Perguntei para uma colega de trabalho e ela me disse que um
helicóptero havia se chocado contra o outro prédio (World Trade
Center 1). Estava tudo enfumaçado. Olhei pela janela e vi que
parecia chover pedaços de papel. Pensei que talvez fosse uma
parada. Sem saber exatamente porque, comecei a seguir a multidão
dentro do prédio, cheia de pessoas chorando e gritando.
Não
entendia porque toda essa loucura. Nem sei como consegui descer as
escadas, mas de repente, eu estava na rua. Chovia cinzas. Vi uma
carteira de dinheiro quase toda queimada e ao agachar-me para
pegá-la, fui atingida na cabeça por um destroço. Olhei para cima e
vi o avião logo antes dele chocar-se contra o meu prédio, mas
minha cabeça não estava registrando as coisas corretamente,
portanto comecei a andar de lá para cá como se nada estivesse
acontecendo. Ouvia o ruído ensurdecedor das turbinas e mesmo
assim permaneci calma enquanto o avião chocava-se contra o World
Trade Center 2. Senti o calor da explosão no rosto e pensei:
“parece quando você está muito perto da lareira e precisa
afastar-se”, é a melhor maneira que consigo explicar isso tudo...”
(Relato verídico, extraído de http// www.sharedexperience.org).
Esse relato é de
alguém diretamente envolvida numa experiência onde havia ameaça de
morte, acompanhada de medo intenso, desamparo e horror.

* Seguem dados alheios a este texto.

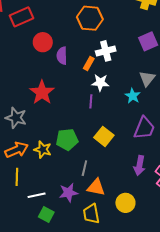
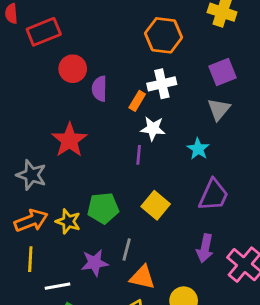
orange hexagon: (90, 18) -> (164, 35), moved
gray triangle: (147, 79) -> (219, 109), moved
purple star: (68, 193) -> (95, 263), moved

Havia
também alteração da percepção dos eventos, tanto para os fatos
quanto para os sentimentos e emoções de tal forma, que ela parecia
não estar vivenciando tudo isso pessoalmente, como se fosse um
sonho.
A este fenômeno
chamamos dissociação, com sintomas que incluem uma sensação
de amortecimento e falta de resposta emocional à altura da
ocasião. Também existe uma crença forte de que isto não é real e
que não vai afetar quem está vivenciando aquele momento. Algumas
partes do evento são esquecidas. Mais tarde, a experiência pode
ser revivida através de imagens recorrentes, pensamentos, sonhos,
ilusões, “flashbacks” (recordações repentinas) e intenso
desconforto.
Definição de Transtorno de
Estresse Agudo
O Transtorno de
Estresse Agudo é um diagnóstico psiquiátrico relativamente novo,
tendo sido introduzido no DSM-IV em 1994. Por esse motivo, ainda
existe debate sobre se os critérios diagnósticos realmente
refletem as reações patológicas que ocorrem logo depois do trauma.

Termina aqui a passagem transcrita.